### PROVIDED DATA:

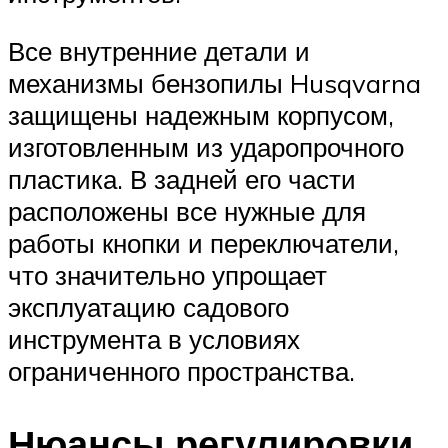
Все внутренние детали и
механизмы бензопилы Husqvarna
защищены надежным корпусом,
изготовленным из ударопрочного
пластика. В задней его части
расположены все нужные для
работы кнопки и переключатели,
что значительно упрощает
эксплуатацию садового
инструмента в условиях
ограниченного пространства.
Нюансы регулировки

### TASK:
Repeat each record exactly, with the pictures left out.

### THE ANSWER:
Все внутренние детали и
механизмы бензопилы Husqvarna
защищены надежным корпусом,
изготовленным из ударопрочного
пластика. В задней его части
расположены все нужные для
работы кнопки и переключатели,
что значительно упрощает
эксплуатацию садового
инструмента в условиях
ограниченного пространства.
Нюансы регулировки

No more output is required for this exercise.